Puro blefe. É só se ver enjaulado, no regime fechado, ou, antes disso, basta tomar conhecimento do decreto prisional para o antes arrogante devedor mobilizar “Deus e o Mundo” para lhe socorrer, emprestando-lhe ou doando-lhe o dinheiro suficiente para pagar o débito alimentar, sem falar que muitos descem literalmente de sua arrogância para o mais baixo nível de humilhação, em busca de acordo com a parte credora, para não se ver encarcerado.

Para o renomado civilista Yussef Said Cahali, especialista em Direito de Família, na sua referenciada obra DOS ALIMENTOS (4ª Edição, revista, ampliada e atualizada de acordo co o novo Código Civil. São Paulo, 2002, p. 1004), a prisão civil em regime fechado por dívida alimentar “é o único meio eficaz em condições de remover a recalcitrância de grande número de devedores inadimplentes”.

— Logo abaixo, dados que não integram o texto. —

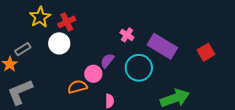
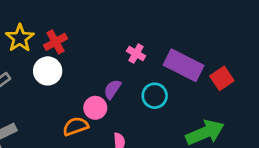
red square: (206, 52) -> (222, 78), moved
cyan circle: (139, 68) -> (155, 96), size x0.7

Na hipótese da proposta de mudança de regime prisional para o devedor de alimentos prevalecer no novo CPC, sem dúvida, o grande beneficiado será esse devedor, razão pela qual deverá ser mantido o ordenamento contido no artigo 733 do CPC atual, justamente porque vem cumprindo a sua primordial finalidade, que é “garantir a sobrevivência do alimentado”, como lembra o professor Ronaldo Batista Pinto.


*MARAÍSA SANTANA é advogada, pós-graduada em Direito Público e Controle Municipal, com larga experiência em Direito de Família, integrante do Escritório SANTANA ADVOCACIA, com unidades em Senhor do Bonfim (Ba) e Salvador (Ba).